Although the current COVID-19 wave of infections with the JN.1 subvariant of Omicron peaked on the eve of the new year, the latest data on SARS-CoV-2 wastewater concentration reported by Biobot Analytics indicates rates have plateaued at around 821 copies per milliliter, which is considered a very high level. A second peak is anticipated in mid-February before infection rates begin to decline for the winter.
Modeling by clinical psychologist Dr. Mike Hoerger of Tulane University, who also teaches statistics and research methodology to medical professionals, through his Pandemic Mitigation Collaborative, estimated that this corresponds to more than 1.2 million daily infections, 8.5 million infections for the preceding week with anticipated Long COVID cases among these numbering from 426,000 to 1.7 million.
The total cumulative number of infections in 2024 is projected at approximately 41 million people. Given almost 100 million were infected by the end of December in the winter wave, it is reasonable to assume that by the end of the winter wave at least half of the country will have been infected at least once. It would also be reasonable to assume that a majority of these are reinfections. Hoerger’s estimates place the average number of infections in the US at around 3.2 times per person.
Despite these horrific figures, hardly any news media, let alone the Centers for Disease Control and Prevention (CDC) or White House, is offering any semblance of a warning to the population let alone the scale of the public health crisis that is sweeping over the population.
The infected have to go it their own relying on family or friends and neighbors, if at all, to care for themselves. All the while they will be negotiating with their employers for time off that will be deducted from their paid time off, if they have any. But even these limited measures to protect oneself and others are being curtailed by the demands of industry and not on any objectively scientific or clinical recommendations.
For example, California’s Department of Public Health, aligning their practice with “other respiratory viruses,” issued new rules in January that eliminated isolation requirements for asymptomatic COVID-positive students and most workers and limited isolation periods to 24 hours for those with mild symptoms. These regulations make a mockery of any basic idea of infection control with a virus that has a propensity to infect every organ in hosts whose immunity is limited to a brief few weeks after previous vaccination or infection and then against severe disease.
Lisa Wilson, a mother of a disabled student at Berkeley Unified High School, upon hearing of the state’s January 9 recommendations which many public-school districts across the state have readily adopted, told the local press, “The department’s recommendations have no basis in public health epidemiology … infected but asymptomatic students are still contagious. Their politically driven policies will only lead to more disability and death.”

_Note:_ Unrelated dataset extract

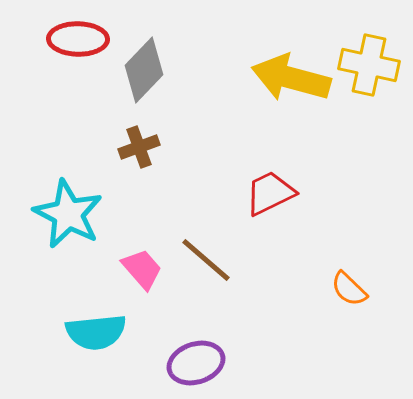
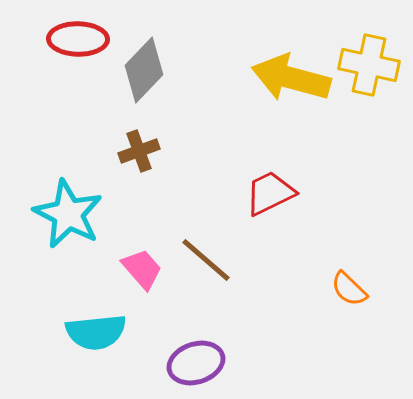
brown cross: moved 4 px down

The impact of the ending of the emergency phase of the pandemic last May is coming into view. This meant a rapid turn to abandoning all public health measures and defunding of the ability of health agencies and health systems to respond to public health threats. As a consequence, not only is COVID continuing to cause significant harm to the population, but previously checked diseases that had nearly been forgotten are once more erupting on the world stage. In particular, the emergence of measles should stand as a disturbing development and a warning that priorities need to be redirected to protecting populations.
One must ask, is California’s Department of Public Health correct to lump COVID with “other respiratory viruses” such as the flu? It would bear reviewing the clinical data between these two pathogens during the Pirola phase of COVID.
Biobot Analytics’ data also showed that wastewater concentrations for both influenza A and B peaked at the same time as SARS-CoV-2.
According to the CDC’s “Weekly US Influenza Surveillance Report,” since the flu season began in early September, there were nearly 160,000 people hospitalized for influenza infection. There were more than 460,000 COVID admissions in the same period. The peak of flu deaths occurred on the last week of 2023 with 771 deaths reported. During the same week, the CDC registered 2,250 COVID deaths, or a figure almost three times higher.
While the 2023/2024 flu-season has claimed 5,434 people, COVID-19 has killed 27,671 in the same time frame. Also, very compelling data from Greg Travis, who maintains the only excess death tracker for the United States, showed that between 2022 and 2023, around 960 children 17 years old and under died from COVID. By comparison, 248 children died in the last two flu seasons.
However, given the lifting of mandates for reporting by health systems to the CDC on COVID admissions and deaths, even these horrific figures can be construed as under-counts, underscoring the dangers posed by COVID to the elderly and infirm, who are effectively being euthanized by the inhuman policies that have prioritized finances over survival.